Installable webapps: extend the sandbox

Have you seen the extensible web manifesto? It's the formalization of a recent trend in web standards: a tendency towards lower level APIs. Lower levels of abstraction enable developers to build more on top of a solid foundation. By going down a level of abstraction in the web platform, web developers can contribute to the platform itself in a more fundamental way, working along with browser vendors and spec writers. This is how the web should work.

But there is a big missing piece in the extensible web vision. Our beloved platform is stuck in a constrictive security sandbox. The "drive by" web's security philosophy is that users of the web should be able to feel safe on any webpage they visit. While very important for the well being of web denizens, it prevents developers from using increasingly important features enjoyed by native platforms such as access to contacts, TCP/UDP sockets, interfaces to external USB/Bluetooth devices. Breaching this sandbox is a huge barrier for the web as a compelling application platform.
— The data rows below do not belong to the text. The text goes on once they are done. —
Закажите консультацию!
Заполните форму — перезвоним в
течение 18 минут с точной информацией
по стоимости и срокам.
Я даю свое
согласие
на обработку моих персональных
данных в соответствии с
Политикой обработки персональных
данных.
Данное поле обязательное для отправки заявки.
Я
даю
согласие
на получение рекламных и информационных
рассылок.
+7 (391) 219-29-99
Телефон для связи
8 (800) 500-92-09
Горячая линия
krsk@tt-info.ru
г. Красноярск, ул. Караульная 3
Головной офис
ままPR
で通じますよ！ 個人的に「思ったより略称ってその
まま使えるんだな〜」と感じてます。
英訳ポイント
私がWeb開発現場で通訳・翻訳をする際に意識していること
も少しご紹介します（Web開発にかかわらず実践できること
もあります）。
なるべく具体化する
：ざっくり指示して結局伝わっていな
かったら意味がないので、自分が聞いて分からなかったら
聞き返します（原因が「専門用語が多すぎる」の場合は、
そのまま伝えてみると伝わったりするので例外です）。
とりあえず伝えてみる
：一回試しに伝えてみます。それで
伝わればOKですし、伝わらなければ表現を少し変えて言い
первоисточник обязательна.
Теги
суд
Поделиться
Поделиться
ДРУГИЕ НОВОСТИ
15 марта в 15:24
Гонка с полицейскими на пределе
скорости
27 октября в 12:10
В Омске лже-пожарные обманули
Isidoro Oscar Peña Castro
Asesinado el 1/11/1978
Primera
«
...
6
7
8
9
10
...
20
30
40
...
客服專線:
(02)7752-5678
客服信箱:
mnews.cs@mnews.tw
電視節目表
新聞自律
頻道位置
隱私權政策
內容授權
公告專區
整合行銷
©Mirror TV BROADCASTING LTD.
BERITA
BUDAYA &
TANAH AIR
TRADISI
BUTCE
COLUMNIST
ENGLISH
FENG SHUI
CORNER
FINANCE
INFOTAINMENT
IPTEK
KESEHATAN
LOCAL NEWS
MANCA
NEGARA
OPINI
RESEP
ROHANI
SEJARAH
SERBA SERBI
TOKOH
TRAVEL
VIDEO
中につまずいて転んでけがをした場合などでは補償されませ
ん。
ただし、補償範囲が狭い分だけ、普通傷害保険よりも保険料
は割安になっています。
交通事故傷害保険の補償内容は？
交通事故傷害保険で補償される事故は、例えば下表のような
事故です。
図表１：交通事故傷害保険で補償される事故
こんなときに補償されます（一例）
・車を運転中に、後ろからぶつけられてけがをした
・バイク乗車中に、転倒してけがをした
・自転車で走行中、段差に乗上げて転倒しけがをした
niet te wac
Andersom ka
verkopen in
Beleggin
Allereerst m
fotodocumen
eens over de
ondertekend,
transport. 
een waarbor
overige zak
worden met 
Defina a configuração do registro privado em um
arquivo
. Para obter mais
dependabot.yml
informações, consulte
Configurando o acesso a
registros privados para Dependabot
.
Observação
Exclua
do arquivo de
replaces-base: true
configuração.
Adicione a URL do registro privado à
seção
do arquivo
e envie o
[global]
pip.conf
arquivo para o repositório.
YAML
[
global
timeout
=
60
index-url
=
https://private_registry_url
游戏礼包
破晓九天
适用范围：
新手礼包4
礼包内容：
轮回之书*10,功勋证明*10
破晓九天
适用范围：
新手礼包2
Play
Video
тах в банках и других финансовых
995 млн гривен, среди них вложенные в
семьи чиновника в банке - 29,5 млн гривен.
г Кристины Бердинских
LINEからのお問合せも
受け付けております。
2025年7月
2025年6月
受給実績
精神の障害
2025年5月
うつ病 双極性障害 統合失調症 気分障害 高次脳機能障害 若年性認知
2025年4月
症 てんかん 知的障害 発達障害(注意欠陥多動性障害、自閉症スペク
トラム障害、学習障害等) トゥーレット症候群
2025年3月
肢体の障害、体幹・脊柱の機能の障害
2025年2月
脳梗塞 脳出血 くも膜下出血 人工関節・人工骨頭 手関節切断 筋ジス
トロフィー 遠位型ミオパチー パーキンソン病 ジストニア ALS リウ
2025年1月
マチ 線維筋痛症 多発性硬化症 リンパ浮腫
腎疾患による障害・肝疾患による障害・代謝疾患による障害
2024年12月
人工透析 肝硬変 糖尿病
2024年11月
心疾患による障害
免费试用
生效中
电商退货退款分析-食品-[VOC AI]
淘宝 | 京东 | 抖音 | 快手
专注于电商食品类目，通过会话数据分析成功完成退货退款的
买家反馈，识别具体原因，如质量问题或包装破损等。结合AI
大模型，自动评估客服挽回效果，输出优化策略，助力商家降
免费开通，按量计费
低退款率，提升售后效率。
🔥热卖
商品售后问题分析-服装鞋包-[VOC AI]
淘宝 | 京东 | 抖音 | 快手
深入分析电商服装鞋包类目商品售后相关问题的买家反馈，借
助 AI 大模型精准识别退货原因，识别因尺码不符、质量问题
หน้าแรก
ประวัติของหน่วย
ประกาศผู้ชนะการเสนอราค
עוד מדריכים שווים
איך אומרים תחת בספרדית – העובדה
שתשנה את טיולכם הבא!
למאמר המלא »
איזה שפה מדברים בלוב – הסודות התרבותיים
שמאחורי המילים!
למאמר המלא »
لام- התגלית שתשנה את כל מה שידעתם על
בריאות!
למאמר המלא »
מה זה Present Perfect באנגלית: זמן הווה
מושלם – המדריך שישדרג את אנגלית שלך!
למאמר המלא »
Some recent features, such as getUserMedia, which gives web developers access to the audio and video streams of your device's camera and microphone, have started to break out of the sandbox. There are two approaches to this problem today: (a) infobars and (b) packaged apps. In the rest of this post I'll describe why these are bad solutions, deconstruct them down into small pieces and then glue the pieces back together. The ultimate goal is a modest proposal for installable web apps. Read on for my take on the background of the problem, or skip ahead to read my illustrated proposal for fixing it.

The extensible web is a good idea

There are many recent examples of the extensible web philosophy across many areas of the web. Because of the low level nature of WebGL and Web Audio, these technologies open up a wide variety of applications to be built. Under the hood, these APIs are relatively thin wrappers around underlying native technology, not compromising performance (much) while adding developer usability. General purpose low level computing technologies like asm.js and NaCl enable computationally intensive algorithms to run far more efficiently.

Finally, frameworks like Polymer use other kinds of low level APIs like web components and model-driven views to let developers invent new types of HTML elements with custom functionality.

Sandbox vs. low level APIs

Restrictive web security makes a lot of sense. You should never have to worry about malicious or careless developers erasing files from your local filesystem, even if you frequent the most notorious .ru domains! That said, if the web is to be a viable application platform that stands a chance against native platform, it needs to have access to certain data that is sensitive.

Many of the APIs that align with the extensible web philosophy have already tested the bounds of the web's sandbox. Some have resulted in security vulnerabilities, such as 2011's cross-domain WebGL texture attack. Others have required extending the web platform with additional levels of security. The earliest of these is probably the geolocation API. More recent additions include getUserMedia, which gives developers a stream of the microphone and camera. These APIs could obviously lead to very serious privacy breaches if turned on by default on all web pages. I don't want the Russians knowing where I live, or eavesdropping on my conversations (NSA already knows).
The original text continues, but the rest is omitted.